Investment managers including BlackRock Inc., under pressure to pre-empt action by a new super-committee of regulators, are seeking to end an impasse over money-fund reform, according to three people with knowledge of the matter.
Officials from several firms, as well as representatives from the Investment Company Institute, the industry’s trade group, are scheduled to meet with the Securities and Exchange Commission today to discuss proposals for a potential compromise, said the people, asking not to be identified because the information is private. The industry helped block a plan in August that was backed by SEC Chairman Mary Schapiro.
“We have always sought to be constructive and there is nothing new here,” Bobbie Collins, a spokeswoman for New York-based BlackRock, said in an e-mailed statement. “We were at SEC to renew our commitment to a dialog.”
BlackRock, which managed $140 billion in U.S. money-market mutual funds as of Sept. 30, has made previous proposals to the SEC on money funds, including a plan in August 2011 that mentioned redemption fees, and one in February 2010 suggesting funds be run as “capitalized special purpose entities.”
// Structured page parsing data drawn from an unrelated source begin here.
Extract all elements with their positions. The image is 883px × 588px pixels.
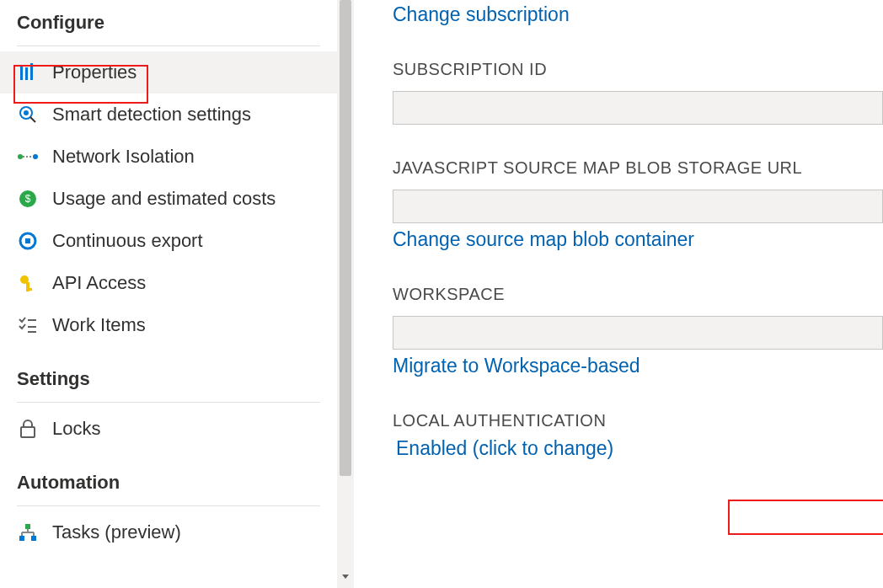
nav-label: Network Isolation (52, 146, 195, 168)
svg-rect-20 (25, 524, 30, 529)
section-header-configure: Configure (0, 0, 337, 45)
network-isolation-icon (17, 146, 39, 168)
divider (17, 505, 320, 506)
workspace-value[interactable] (393, 316, 883, 350)
workspace-label: WORKSPACE (393, 285, 883, 304)
divider (17, 402, 320, 403)
usage-costs-icon: $ (17, 188, 39, 210)
nav-label: Tasks (preview) (52, 521, 181, 543)
main-panel: Change subscription SUBSCRIPTION ID JAVA… (337, 0, 883, 588)
lock-icon (17, 418, 39, 440)
svg-rect-21 (19, 536, 24, 541)
key-icon (17, 272, 39, 294)
svg-rect-19 (21, 427, 35, 437)
smart-detection-icon (17, 104, 39, 126)
svg-rect-0 (20, 65, 23, 80)
sidebar-item-api-access[interactable]: API Access (0, 262, 337, 304)
subscription-id-label: SUBSCRIPTION ID (393, 60, 883, 79)
svg-rect-2 (30, 63, 33, 80)
svg-point-6 (18, 154, 23, 159)
svg-text:$: $ (25, 193, 31, 205)
svg-point-4 (24, 110, 29, 115)
sourcemap-url-value[interactable] (393, 190, 883, 223)
svg-rect-22 (31, 536, 36, 541)
nav-label: Locks (52, 418, 100, 440)
sidebar-item-network-isolation[interactable]: Network Isolation (0, 136, 337, 178)
svg-rect-1 (25, 67, 28, 80)
local-auth-toggle-link[interactable]: Enabled (click to change) (396, 437, 613, 460)
nav-label: Usage and estimated costs (52, 188, 276, 210)
nav-label: Work Items (52, 314, 146, 336)
sidebar-item-work-items[interactable]: Work Items (0, 304, 337, 346)
divider (17, 45, 320, 46)
sidebar-item-properties[interactable]: Properties (0, 51, 337, 94)
work-items-icon (17, 314, 39, 336)
sidebar-item-locks[interactable]: Locks (0, 408, 337, 450)
migrate-workspace-link[interactable]: Migrate to Workspace-based (393, 355, 640, 377)
highlight-local-auth (728, 500, 883, 535)
nav-label: API Access (52, 272, 146, 294)
svg-line-5 (30, 117, 35, 122)
section-header-settings: Settings (0, 346, 337, 402)
nav-label: Continuous export (52, 230, 203, 252)
change-sourcemap-link[interactable]: Change source map blob container (393, 228, 694, 251)
sourcemap-url-label: JAVASCRIPT SOURCE MAP BLOB STORAGE URL (393, 158, 883, 178)
continuous-export-icon (17, 230, 39, 252)
sidebar-item-tasks[interactable]: Tasks (preview) (0, 511, 337, 553)
local-auth-label: LOCAL AUTHENTICATION (393, 411, 883, 430)
sidebar-item-continuous-export[interactable]: Continuous export (0, 220, 337, 262)
svg-rect-12 (25, 238, 30, 243)
properties-icon (17, 61, 39, 83)
change-subscription-link[interactable]: Change subscription (393, 3, 570, 26)
nav-label: Properties (52, 61, 136, 83)
sidebar-item-usage-costs[interactable]: $ Usage and estimated costs (0, 178, 337, 220)
tasks-icon (17, 521, 39, 543)
sidebar: Configure Properties Smart dete (0, 0, 337, 588)
section-header-automation: Automation (0, 450, 337, 505)
svg-rect-15 (26, 288, 32, 291)
svg-point-7 (33, 154, 38, 159)
subscription-id-value[interactable] (393, 91, 883, 125)
nav-label: Smart detection settings (52, 104, 251, 126)
sidebar-item-smart-detection[interactable]: Smart detection settings (0, 94, 337, 136)
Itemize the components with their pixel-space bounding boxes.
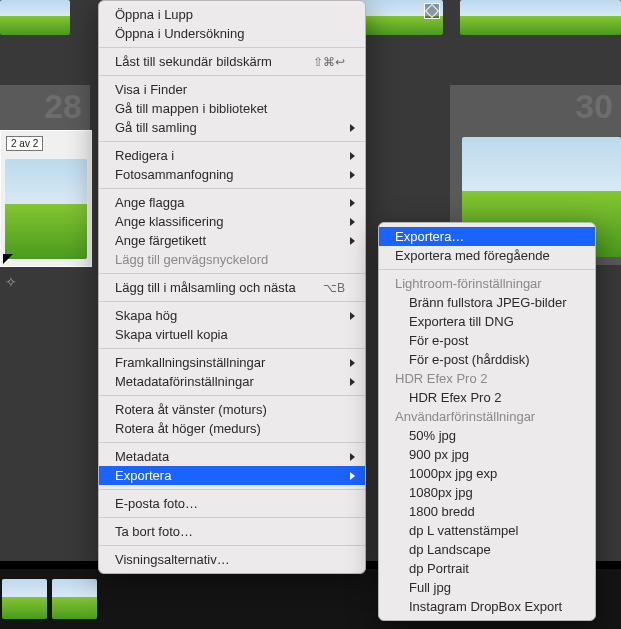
submenu-export-previous[interactable]: Exportera med föregående bbox=[379, 246, 595, 265]
spray-tool-icon[interactable]: ✧ bbox=[5, 274, 17, 290]
selected-thumb-frame[interactable]: 2 av 2 ✧ bbox=[0, 130, 92, 267]
menu-label: Rotera åt vänster (moturs) bbox=[115, 402, 267, 417]
menu-go-library-folder[interactable]: Gå till mappen i biblioteket bbox=[99, 99, 365, 118]
submenu-lr-burn[interactable]: Bränn fullstora JPEG-bilder bbox=[379, 293, 595, 312]
menu-label: Fotosammanfogning bbox=[115, 167, 234, 182]
menu-label: För e-post (hårddisk) bbox=[409, 352, 530, 367]
menu-label: Metadata bbox=[115, 449, 169, 464]
menu-virtual-copy[interactable]: Skapa virtuell kopia bbox=[99, 325, 365, 344]
thumb[interactable] bbox=[460, 0, 621, 35]
menu-email[interactable]: E-posta foto… bbox=[99, 494, 365, 513]
submenu-user-portrait[interactable]: dp Portrait bbox=[379, 559, 595, 578]
export-submenu: Exportera… Exportera med föregående Ligh… bbox=[378, 222, 596, 621]
menu-show-finder[interactable]: Visa i Finder bbox=[99, 80, 365, 99]
menu-label: 1000px jpg exp bbox=[409, 466, 497, 481]
menu-open-survey[interactable]: Öppna i Undersökning bbox=[99, 24, 365, 43]
menu-set-color[interactable]: Ange färgetikett bbox=[99, 231, 365, 250]
menu-label: Ange klassificering bbox=[115, 214, 223, 229]
submenu-export-dialog[interactable]: Exportera… bbox=[379, 227, 595, 246]
menu-add-target-next[interactable]: Lägg till i målsamling och nästa ⌥B bbox=[99, 278, 365, 297]
chevron-right-icon bbox=[350, 237, 355, 245]
submenu-header-user: Användarförinställningar bbox=[379, 407, 595, 426]
submenu-lr-email[interactable]: För e-post bbox=[379, 331, 595, 350]
menu-label: Exportera bbox=[115, 468, 171, 483]
menu-label: Bränn fullstora JPEG-bilder bbox=[409, 295, 567, 310]
menu-label: Full jpg bbox=[409, 580, 451, 595]
menu-label: Skapa hög bbox=[115, 308, 177, 323]
menu-label: Öppna i Lupp bbox=[115, 7, 193, 22]
chevron-right-icon bbox=[350, 453, 355, 461]
menu-label: Lägg till genvägsnyckelord bbox=[115, 252, 268, 267]
submenu-header-lightroom: Lightroom-förinställningar bbox=[379, 274, 595, 293]
chevron-right-icon bbox=[350, 218, 355, 226]
context-menu: Öppna i Lupp Öppna i Undersökning Låst t… bbox=[98, 0, 366, 574]
menu-photo-merge[interactable]: Fotosammanfogning bbox=[99, 165, 365, 184]
menu-add-keywords: Lägg till genvägsnyckelord bbox=[99, 250, 365, 269]
menu-metadata-presets[interactable]: Metadataförinställningar bbox=[99, 372, 365, 391]
menu-label: Ta bort foto… bbox=[115, 524, 193, 539]
menu-open-loupe[interactable]: Öppna i Lupp bbox=[99, 5, 365, 24]
menu-edit-in[interactable]: Redigera i bbox=[99, 146, 365, 165]
submenu-efex[interactable]: HDR Efex Pro 2 bbox=[379, 388, 595, 407]
chevron-right-icon bbox=[350, 472, 355, 480]
submenu-user-50[interactable]: 50% jpg bbox=[379, 426, 595, 445]
menu-label: 1080px jpg bbox=[409, 485, 473, 500]
chevron-right-icon bbox=[350, 312, 355, 320]
thumb[interactable] bbox=[0, 0, 70, 35]
menu-delete[interactable]: Ta bort foto… bbox=[99, 522, 365, 541]
menu-label: 50% jpg bbox=[409, 428, 456, 443]
menu-label: För e-post bbox=[409, 333, 468, 348]
menu-label: 900 px jpg bbox=[409, 447, 469, 462]
menu-lock-secondary[interactable]: Låst till sekundär bildskärm ⇧⌘↩ bbox=[99, 52, 365, 71]
menu-label: Användarförinställningar bbox=[395, 409, 535, 424]
menu-set-flag[interactable]: Ange flagga bbox=[99, 193, 365, 212]
menu-label: Lägg till i målsamling och nästa bbox=[115, 280, 296, 295]
menu-label: Gå till mappen i biblioteket bbox=[115, 101, 267, 116]
chevron-right-icon bbox=[350, 124, 355, 132]
menu-label: Öppna i Undersökning bbox=[115, 26, 244, 41]
shortcut: ⌥B bbox=[299, 281, 345, 295]
submenu-user-1000[interactable]: 1000px jpg exp bbox=[379, 464, 595, 483]
menu-label: Exportera till DNG bbox=[409, 314, 514, 329]
menu-label: Ange färgetikett bbox=[115, 233, 206, 248]
chevron-right-icon bbox=[350, 359, 355, 367]
menu-rotate-cw[interactable]: Rotera åt höger (medurs) bbox=[99, 419, 365, 438]
submenu-lr-dng[interactable]: Exportera till DNG bbox=[379, 312, 595, 331]
shortcut: ⇧⌘↩ bbox=[289, 55, 345, 69]
cell-number: 28 bbox=[44, 87, 82, 126]
submenu-user-instagram[interactable]: Instagram DropBox Export bbox=[379, 597, 595, 616]
menu-label: dp Portrait bbox=[409, 561, 469, 576]
submenu-user-900[interactable]: 900 px jpg bbox=[379, 445, 595, 464]
menu-label: Skapa virtuell kopia bbox=[115, 327, 228, 342]
menu-label: Visa i Finder bbox=[115, 82, 187, 97]
menu-label: Exportera med föregående bbox=[395, 248, 550, 263]
menu-label: Instagram DropBox Export bbox=[409, 599, 562, 614]
menu-label: Låst till sekundär bildskärm bbox=[115, 54, 272, 69]
submenu-lr-email-hd[interactable]: För e-post (hårddisk) bbox=[379, 350, 595, 369]
menu-export[interactable]: Exportera bbox=[99, 466, 365, 485]
menu-label: dp L vattenstämpel bbox=[409, 523, 518, 538]
chevron-right-icon bbox=[350, 199, 355, 207]
submenu-user-dpl[interactable]: dp L vattenstämpel bbox=[379, 521, 595, 540]
menu-label: E-posta foto… bbox=[115, 496, 198, 511]
menu-label: HDR Efex Pro 2 bbox=[409, 390, 501, 405]
menu-stack[interactable]: Skapa hög bbox=[99, 306, 365, 325]
menu-label: Visningsalternativ… bbox=[115, 552, 230, 567]
submenu-user-1080[interactable]: 1080px jpg bbox=[379, 483, 595, 502]
menu-view-options[interactable]: Visningsalternativ… bbox=[99, 550, 365, 569]
menu-label: 1800 bredd bbox=[409, 504, 475, 519]
menu-label: Lightroom-förinställningar bbox=[395, 276, 542, 291]
menu-develop-settings[interactable]: Framkallningsinställningar bbox=[99, 353, 365, 372]
submenu-user-full[interactable]: Full jpg bbox=[379, 578, 595, 597]
menu-label: dp Landscape bbox=[409, 542, 491, 557]
menu-label: HDR Efex Pro 2 bbox=[395, 371, 487, 386]
submenu-user-landscape[interactable]: dp Landscape bbox=[379, 540, 595, 559]
menu-set-rating[interactable]: Ange klassificering bbox=[99, 212, 365, 231]
submenu-user-1800[interactable]: 1800 bredd bbox=[379, 502, 595, 521]
menu-label: Metadataförinställningar bbox=[115, 374, 254, 389]
menu-go-collection[interactable]: Gå till samling bbox=[99, 118, 365, 137]
menu-label: Gå till samling bbox=[115, 120, 197, 135]
grid-cell: 28 bbox=[0, 85, 90, 130]
menu-metadata[interactable]: Metadata bbox=[99, 447, 365, 466]
menu-rotate-ccw[interactable]: Rotera åt vänster (moturs) bbox=[99, 400, 365, 419]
FSOC was charged by Congress with monitoring the country’s financial stability. Should it supersede the SEC, the primary regulator of mutual funds, that could damage both the industry and the agency.
Aguilar, along with Daniel Gallagher and Troy Paredes, has said he wants to see more study on the impact of the SEC’s 2010 reforms and the potential consequences of Schapiro’s plan. Schapiro responded by appealing to FSOC to act.